Find the numerical equivalent of 5 ^ 10 * 5 ^ -6
To find the numerical equivalent of the expression 5^10 * 5^-6, we can simplify it using the rule of exponents.
When multiplying two exponents with the same base, you add the exponents. Therefore, 5^10 * 5^-6 can be simplified as 5^(10 + -6).

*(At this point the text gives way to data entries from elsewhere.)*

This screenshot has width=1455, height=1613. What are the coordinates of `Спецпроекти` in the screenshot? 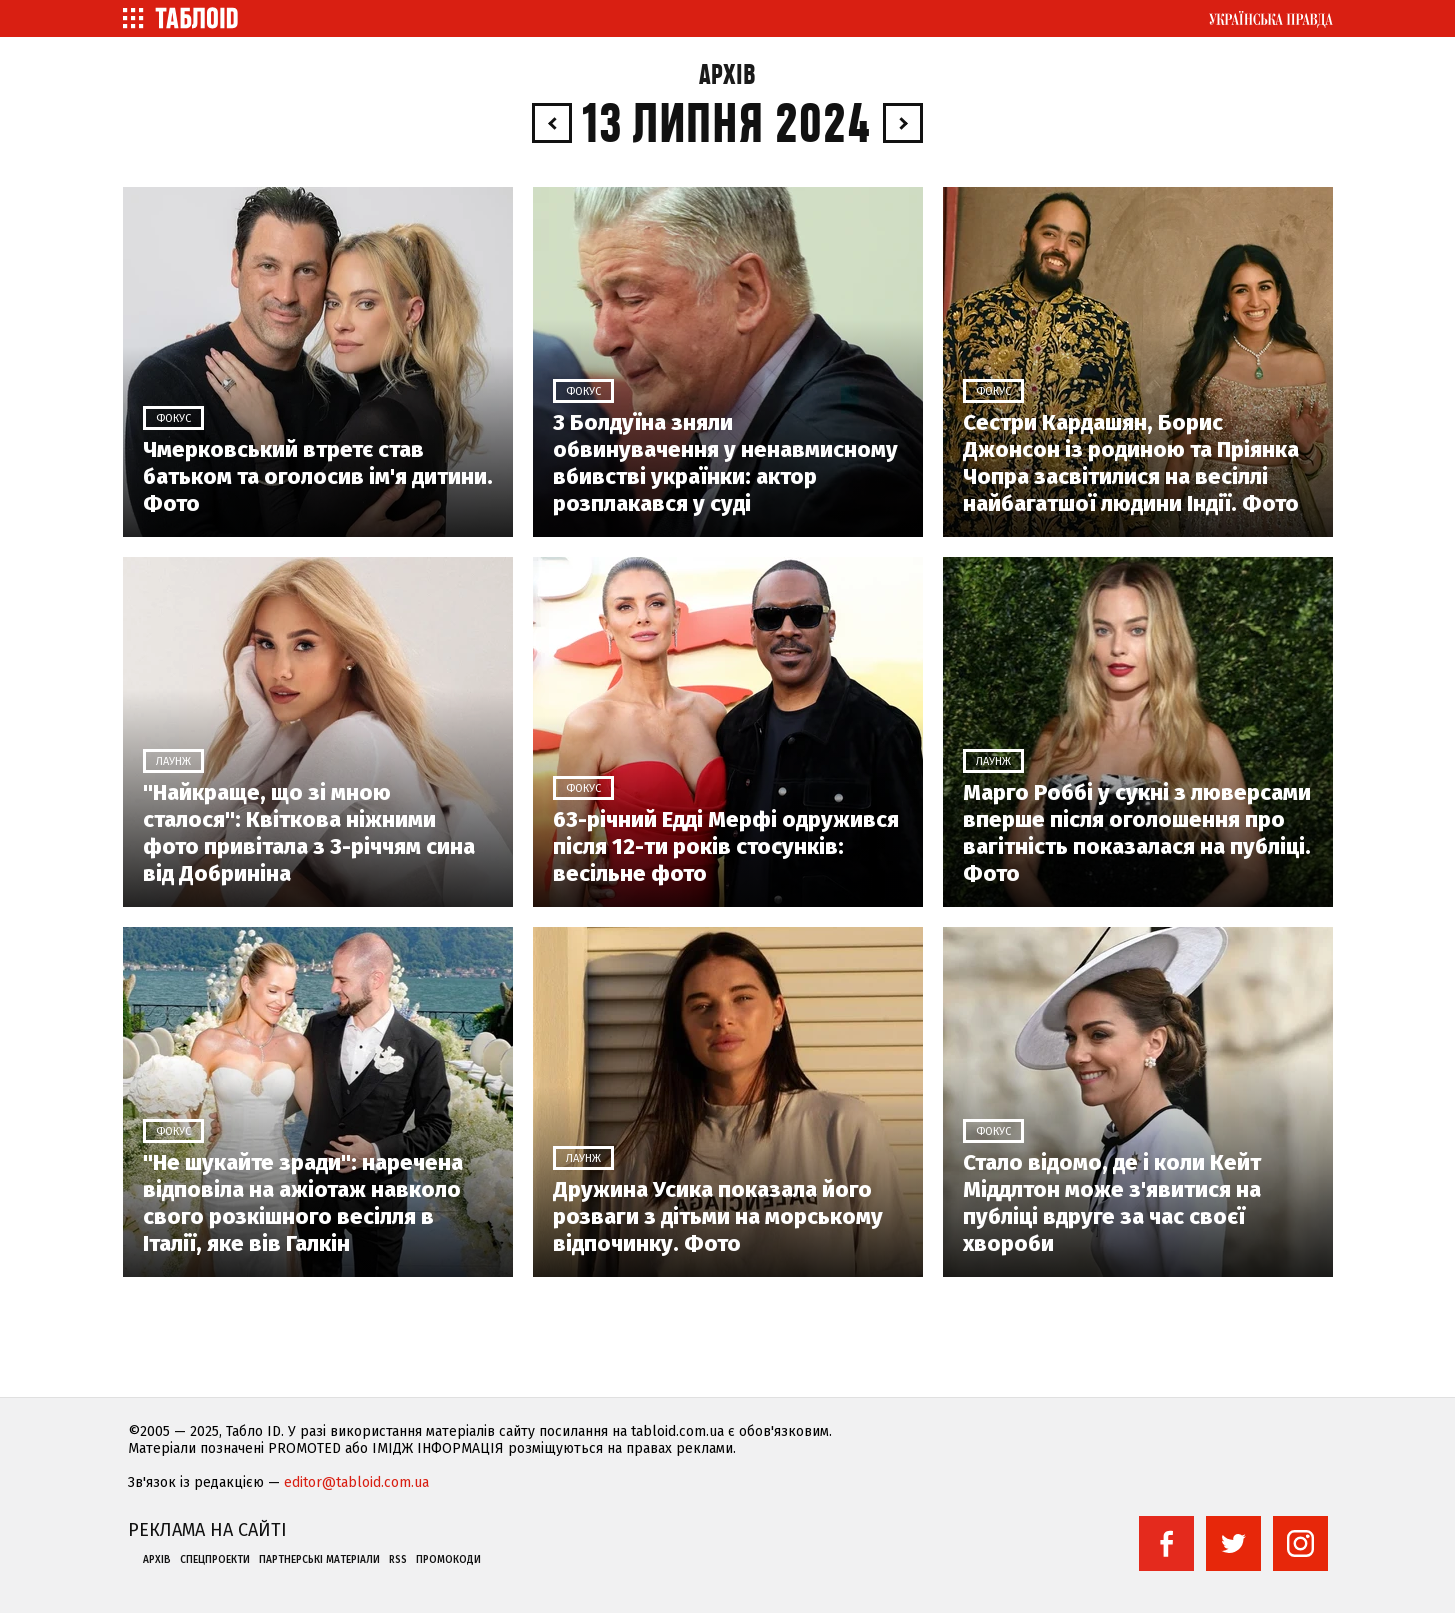 It's located at (215, 1560). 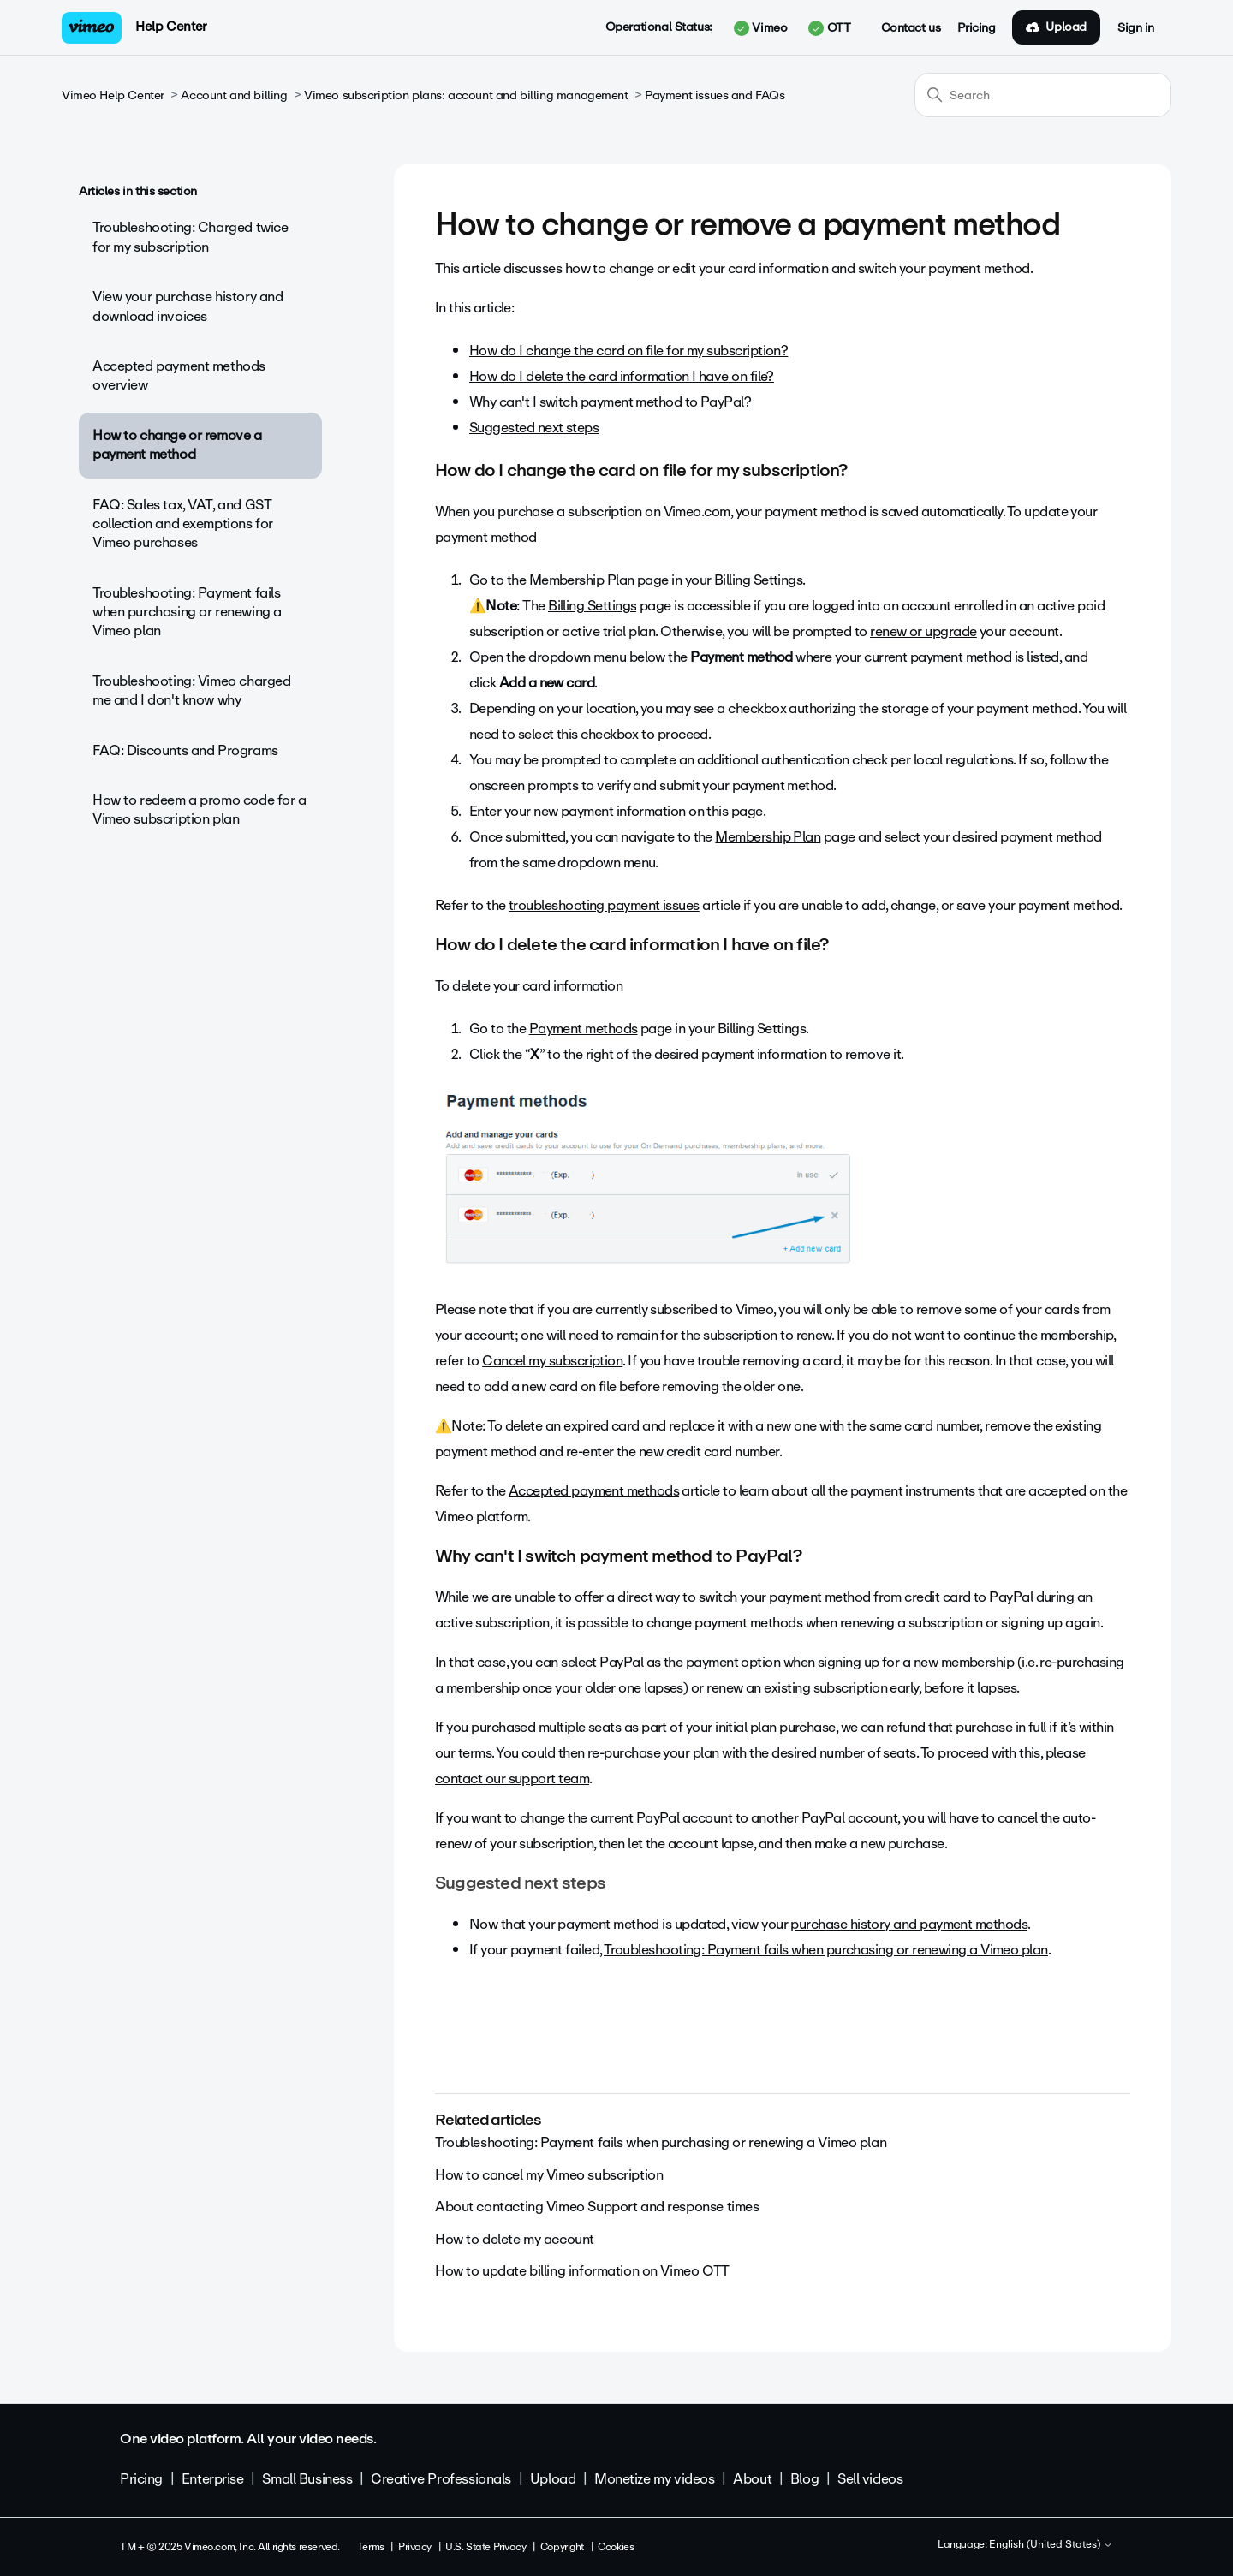  Describe the element at coordinates (582, 2270) in the screenshot. I see `How to update billing information on Vimeo OTT` at that location.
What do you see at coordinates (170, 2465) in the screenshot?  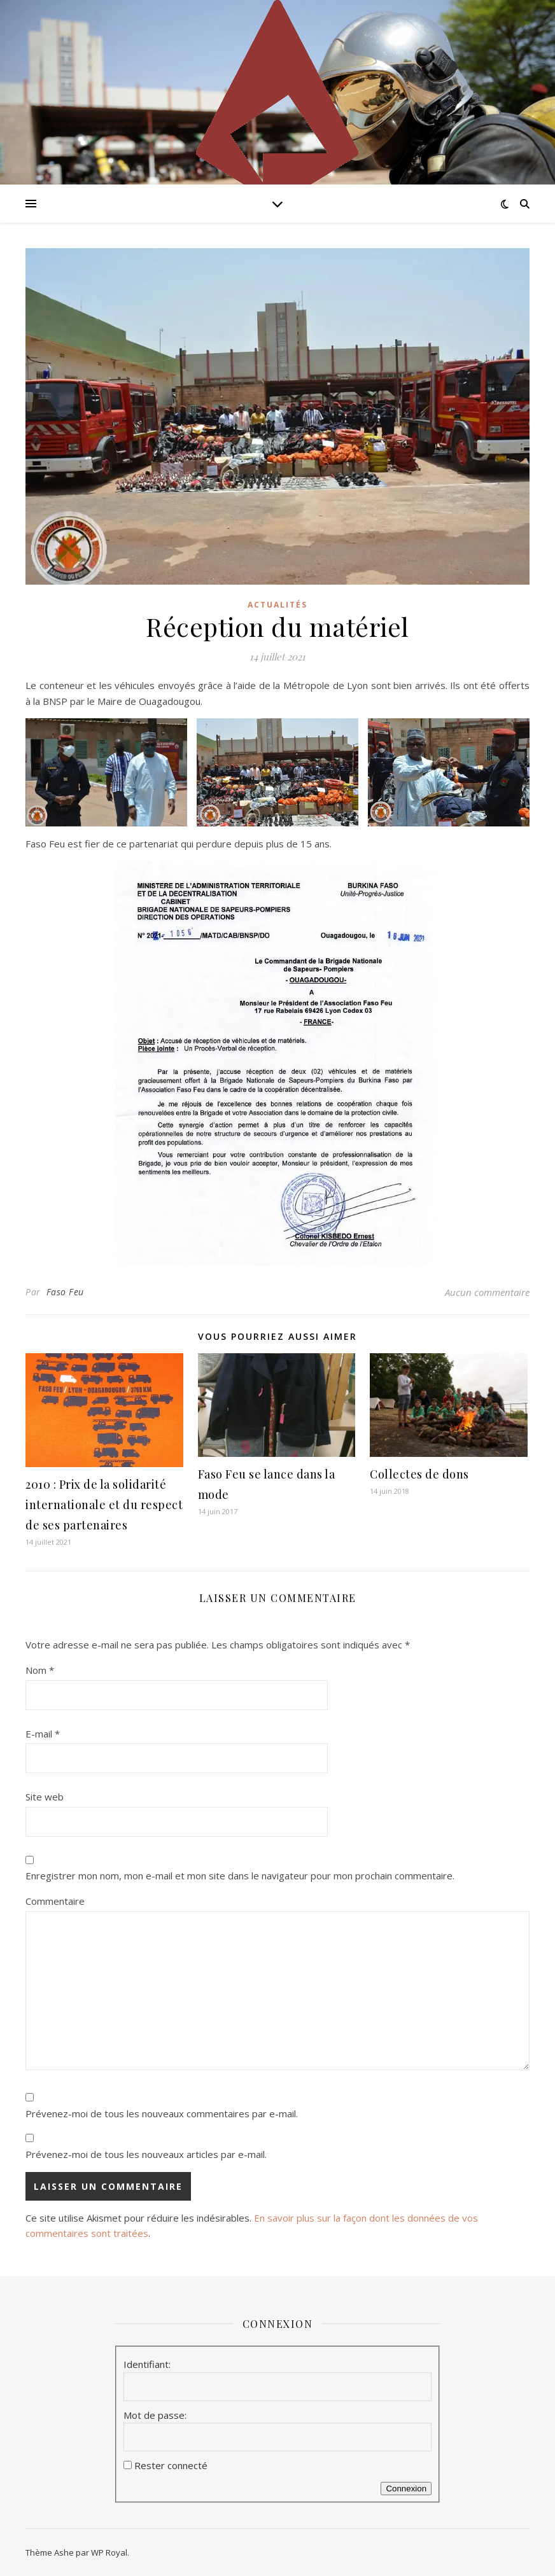 I see `Rester connecté` at bounding box center [170, 2465].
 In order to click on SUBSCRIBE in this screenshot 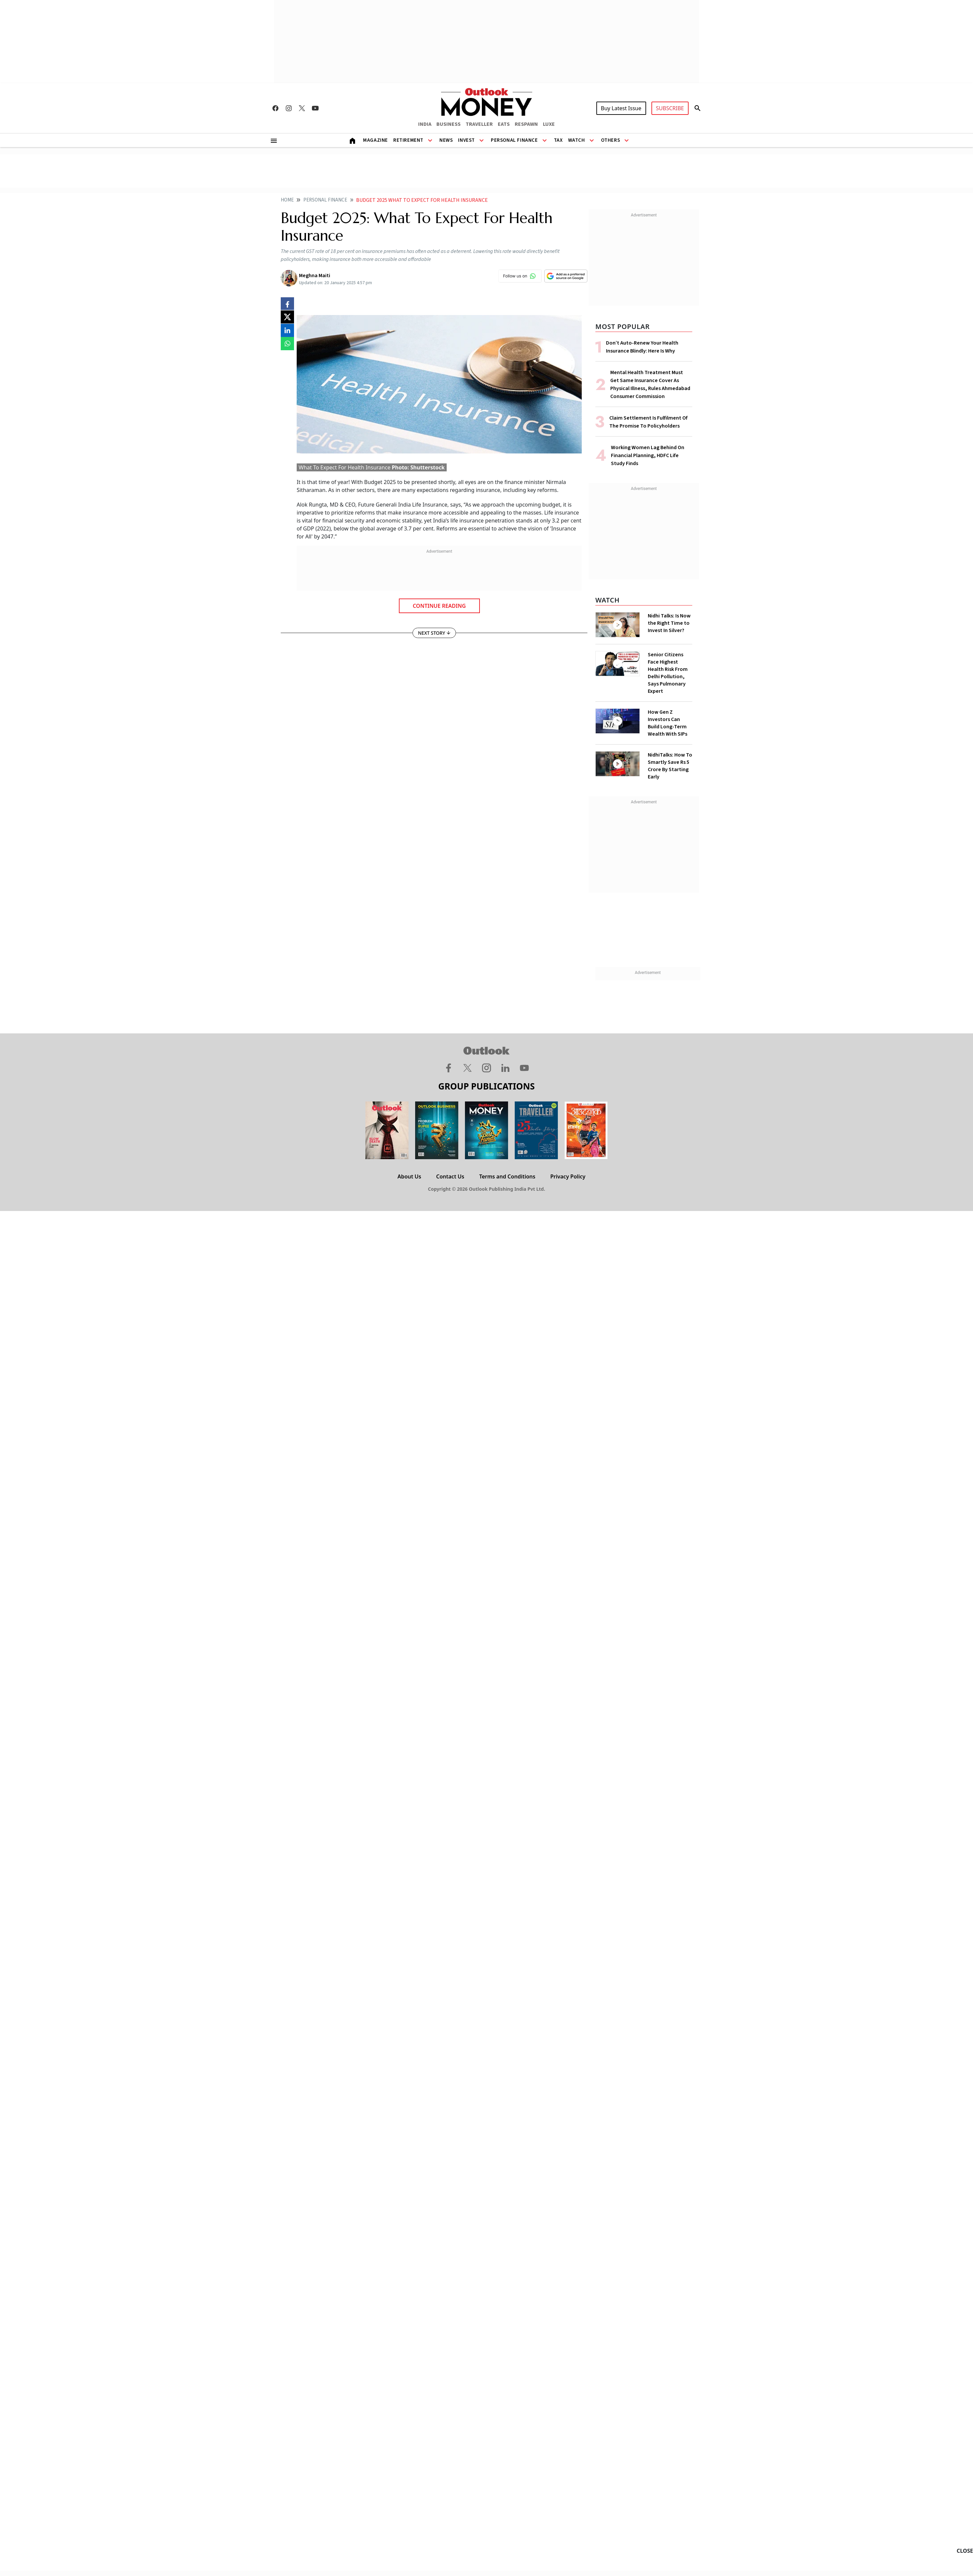 , I will do `click(670, 108)`.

10 + -6 equals 4, so the expression is then equal to 5^4.
Finally, 5^4 is equal to 5 * 5 * 5 * 5 = 625.
Therefore, the numerical equivalent of 5^10 * 5^-6 is 625.
To find the numerical equivalent of 5^10 * 5^-6, we can simplify the expression using the rules of exponents.
First, let's simplify 5^10. Since 5 raised to the power of 10 means 5 multiplied by itself 10 times, we have:
5^10 = 5 * 5 * 5 * 5 * 5 * 5 * 5 * 5 * 5 * 5 = 9,765,625
Next, let's simplify 5^-6. In this case, because 5 raised to the power of -6 means the reciprocal of 5 raised to the power of 6, we have:
5^-6 = 1 / (5^6)
To simplify 5^6, we multiply 5 by itself 6 times:
5^6 = 5 * 5 * 5 * 5 * 5 * 5 = 15,625
Now, we can find the reciprocal of 15,625:
1 / 15,625 = 0.000064
Finally, let's multiply the two simplified expressions together:
9,765,625 * 0.000064 = 625
Therefore, the numerical equivalent of 5^10 * 5^-6 is 625.
To find the numerical equivalent of the expression 5 ^ 10 * 5 ^ -6, we can simplify it by using the exponent rules for multiplication.
The rule states that when you multiply two exponents with the same base, you should add their exponents.
So, in this case, we have 5 ^ 10 * 5 ^ -6. Since the base is the same (which is 5), we can add the exponents together.
10 + (-6) = 4
Therefore, the expression simplifies to 5 ^ 4.
To calculate 5 ^ 4, we multiply 5 by itself four times:
5 ^ 4 = 5 * 5 * 5 * 5 = 625
So, the numerical equivalent of 5 ^ 10 * 5 ^ -6 is 625.